• Entries shown:
* * * *

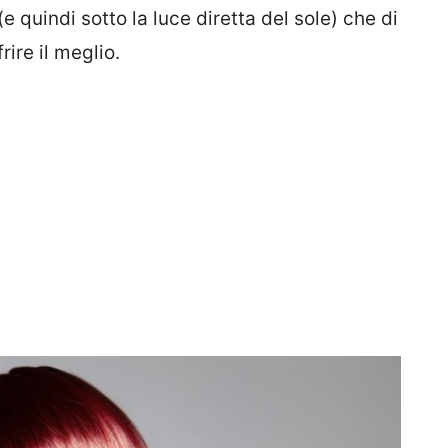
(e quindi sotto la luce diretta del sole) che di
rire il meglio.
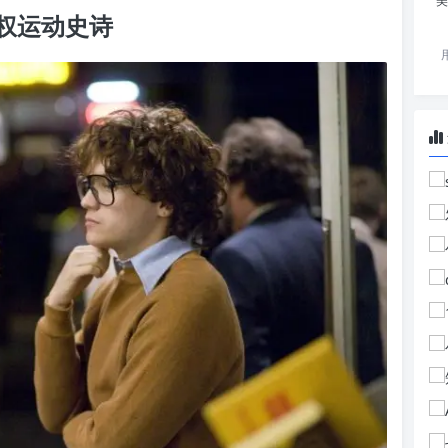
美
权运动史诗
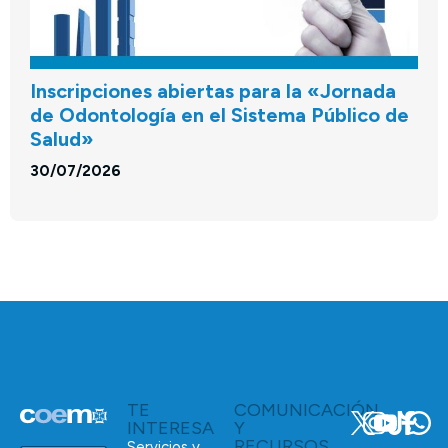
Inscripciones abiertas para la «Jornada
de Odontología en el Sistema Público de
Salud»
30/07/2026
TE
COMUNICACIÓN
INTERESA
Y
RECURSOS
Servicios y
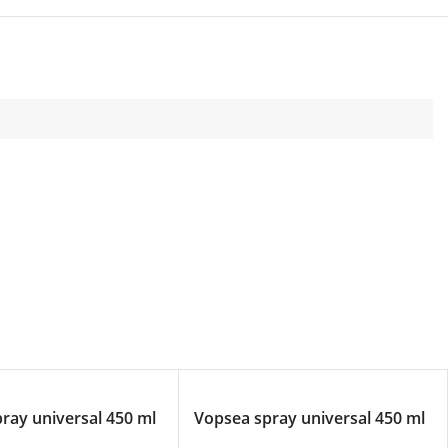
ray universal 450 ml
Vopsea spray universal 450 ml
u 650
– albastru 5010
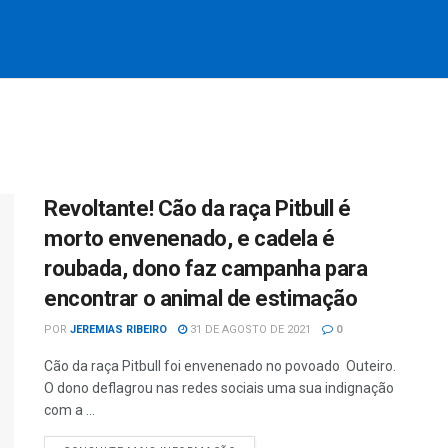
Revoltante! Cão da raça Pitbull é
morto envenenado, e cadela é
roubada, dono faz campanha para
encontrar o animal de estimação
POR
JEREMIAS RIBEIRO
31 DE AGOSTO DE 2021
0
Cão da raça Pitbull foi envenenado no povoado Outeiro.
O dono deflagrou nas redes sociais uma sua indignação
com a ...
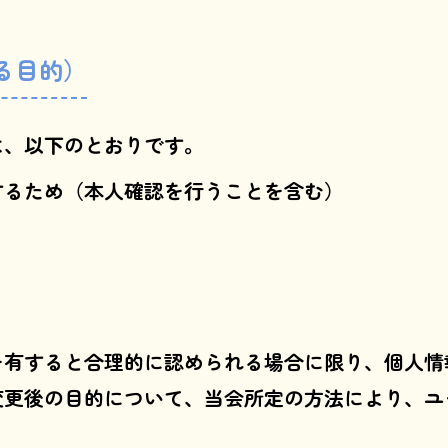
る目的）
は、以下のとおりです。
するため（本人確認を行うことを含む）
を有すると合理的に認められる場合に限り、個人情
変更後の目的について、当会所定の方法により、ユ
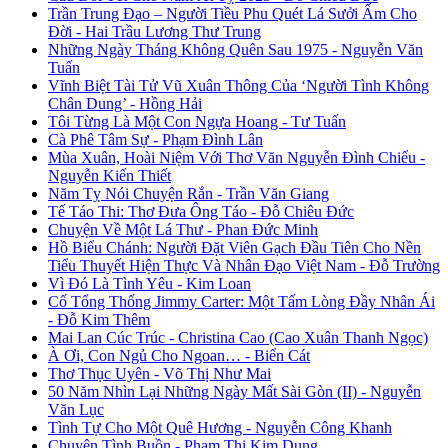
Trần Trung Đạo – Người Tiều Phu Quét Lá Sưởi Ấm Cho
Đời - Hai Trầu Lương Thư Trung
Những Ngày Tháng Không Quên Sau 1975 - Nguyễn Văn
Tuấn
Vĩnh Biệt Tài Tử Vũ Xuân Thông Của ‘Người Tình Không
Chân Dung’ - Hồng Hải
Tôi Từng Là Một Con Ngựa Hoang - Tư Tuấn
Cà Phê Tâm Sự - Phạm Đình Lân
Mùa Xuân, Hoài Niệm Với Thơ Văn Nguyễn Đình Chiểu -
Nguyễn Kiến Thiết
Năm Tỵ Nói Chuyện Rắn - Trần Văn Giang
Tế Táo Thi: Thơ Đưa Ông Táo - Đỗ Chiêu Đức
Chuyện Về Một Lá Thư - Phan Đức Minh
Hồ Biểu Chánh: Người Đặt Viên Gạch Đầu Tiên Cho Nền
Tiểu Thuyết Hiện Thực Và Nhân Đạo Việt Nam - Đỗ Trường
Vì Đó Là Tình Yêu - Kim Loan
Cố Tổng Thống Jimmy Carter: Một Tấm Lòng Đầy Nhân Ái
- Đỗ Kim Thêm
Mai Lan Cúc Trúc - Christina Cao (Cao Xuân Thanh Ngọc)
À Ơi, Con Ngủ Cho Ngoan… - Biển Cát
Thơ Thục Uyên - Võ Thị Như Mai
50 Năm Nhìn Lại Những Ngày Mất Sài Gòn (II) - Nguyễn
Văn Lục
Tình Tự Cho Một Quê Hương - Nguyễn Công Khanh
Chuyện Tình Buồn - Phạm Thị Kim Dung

* * * *

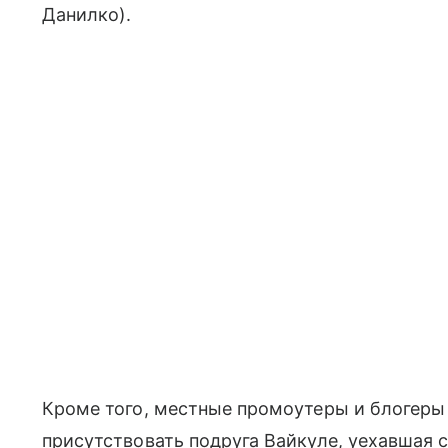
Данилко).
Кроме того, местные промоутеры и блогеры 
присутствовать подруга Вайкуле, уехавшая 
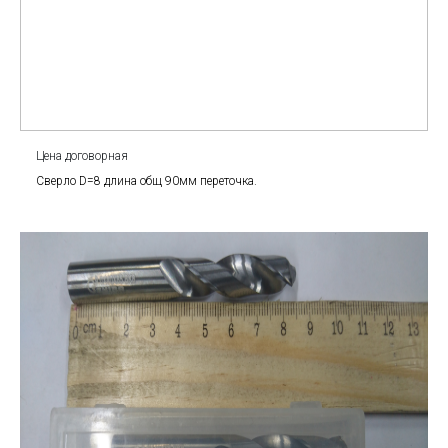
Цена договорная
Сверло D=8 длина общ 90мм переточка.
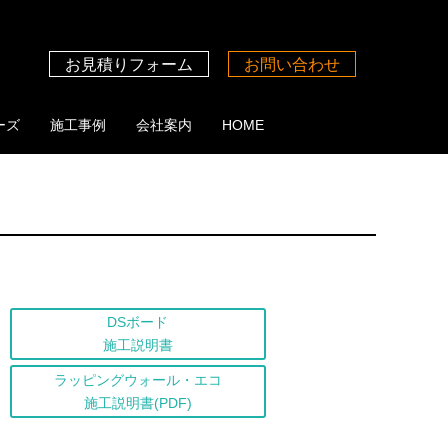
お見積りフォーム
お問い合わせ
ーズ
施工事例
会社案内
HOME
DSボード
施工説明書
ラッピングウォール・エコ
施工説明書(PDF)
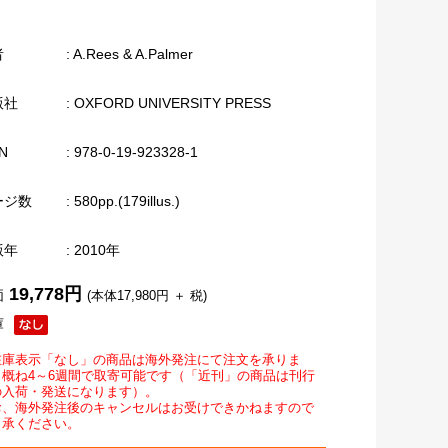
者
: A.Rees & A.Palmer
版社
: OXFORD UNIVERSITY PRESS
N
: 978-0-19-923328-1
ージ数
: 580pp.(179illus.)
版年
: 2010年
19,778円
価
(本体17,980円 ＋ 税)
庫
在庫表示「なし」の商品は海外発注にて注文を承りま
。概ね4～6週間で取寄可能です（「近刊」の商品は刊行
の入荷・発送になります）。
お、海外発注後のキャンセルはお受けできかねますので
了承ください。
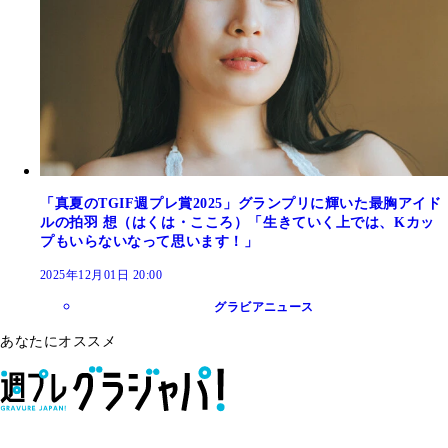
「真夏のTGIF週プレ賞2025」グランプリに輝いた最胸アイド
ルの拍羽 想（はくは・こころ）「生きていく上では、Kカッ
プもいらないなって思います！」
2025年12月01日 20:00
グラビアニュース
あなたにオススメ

* * * *

• The problem:
From the material above, give again exactly the lines from the one that contains "Vopsea spray universal 450 ml" through the one that contains "Chuyện Về Một Lá Thư - Phan Đức Minh", and leave out the pictures.

• Expected output:
Vopsea spray universal 450 ml
u 650
– albastru 5010
Revoltante! Cão da raça Pitbull é
morto envenenado, e cadela é
roubada, dono faz campanha para
encontrar o animal de estimação
POR
JEREMIAS RIBEIRO
31 DE AGOSTO DE 2021
0
Cão da raça Pitbull foi envenenado no povoado Outeiro.
O dono deflagrou nas redes sociais uma sua indignação
com a ...
る目的）
は、以下のとおりです。
するため（本人確認を行うことを含む）
を有すると合理的に認められる場合に限り、個人情
変更後の目的について、当会所定の方法により、ユ
Trần Trung Đạo – Người Tiều Phu Quét Lá Sưởi Ấm Cho
Đời - Hai Trầu Lương Thư Trung
Những Ngày Tháng Không Quên Sau 1975 - Nguyễn Văn
Tuấn
Vĩnh Biệt Tài Tử Vũ Xuân Thông Của ‘Người Tình Không
Chân Dung’ - Hồng Hải
Tôi Từng Là Một Con Ngựa Hoang - Tư Tuấn
Cà Phê Tâm Sự - Phạm Đình Lân
Mùa Xuân, Hoài Niệm Với Thơ Văn Nguyễn Đình Chiểu -
Nguyễn Kiến Thiết
Năm Tỵ Nói Chuyện Rắn - Trần Văn Giang
Tế Táo Thi: Thơ Đưa Ông Táo - Đỗ Chiêu Đức
Chuyện Về Một Lá Thư - Phan Đức Minh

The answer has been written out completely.